The poly(styrene-co-(vinylbenzyl)trimethylammonium hydroxide) (500 mg) was dissolved in DCM (50 ml) and washed 3 times with NaOH (0.1 M, 50 ml). The solvent was then removed under vacuum

A reaction scheme involving steps (a) to (c) is shown below.

A polymer matrix further comprising a fluorophore moiety was then prepared by dissolving Poly(styrene-co-(vinylbenzyl)trimethylammonium hydroxide) (5wt% vinyl benzyl)trimethylammonium hydroxide) (30 mg) in dichloromethane (600 μl). The fluorophore moiety HTPS (2 μl, 10 mg.ml ^-1 in water) was added and the mixture was shaken resulting in the HTPS being extracted in the organic phase.

A sensor was then prepared by dipping the tip of an optical waveguide (specifically an optical fibre) into this solution and allowing the solution to dry, forming a polymer matrix on the tip of the optical fibre. The sensor was tested by being placed in an environment containing CO ₂ .

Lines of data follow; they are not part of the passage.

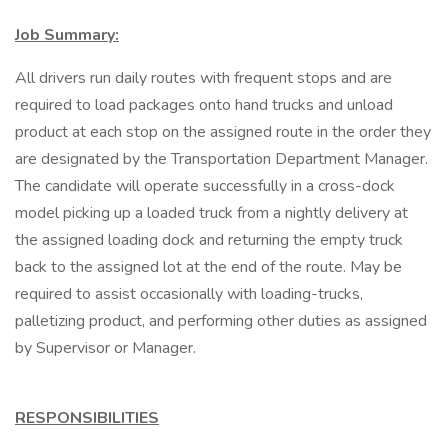
Job Summary:
All drivers run daily routes with frequent stops and are
required to load packages onto hand trucks and unload
product at each stop on the assigned route in the order they
are designated by the Transportation Department Manager.
The candidate will operate successfully in a cross-dock
model picking up a loaded truck from a nightly delivery at
the assigned loading dock and returning the empty truck
back to the assigned lot at the end of the route. May be
required to assist occasionally with loading-trucks,
palletizing product, and performing other duties as assigned
by Supervisor or Manager.
RESPONSIBILITIES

Binding curves and performance data from these fibres can be seen in Figures 4 and 5. Figure 4 is a binding curve showing the binding of CO ₂ to a polymer matrix in a sensor of the invention as a function of pCO ₂ . The proportion of CO ₂ which binds to the matrix matches very closely to the predicted values, showing that the sensor efficaciously detects CO ₂ . Figure 5 shows the actual pCO ₂ values and pCO ₂ values measured by a sensor according to the invention over a period of five hours. Also shown in this figure is the temperature, which was unchanged between 35 and 40 °C over the test period. It is evident that the actual pCO ₂ value (partial pressure of CO ₂ in the sample under test), shown by a dotted line, matches closely with the value detected using the sensor of the invention (shown with a solid line). The accuracy of the sensor according to the invention is excellent. It was found that the sensor could detect pCO ₂ values over the tested range (0.0 to 349.3 mmHg, 0-50%) with an accuracy of within 3.67%.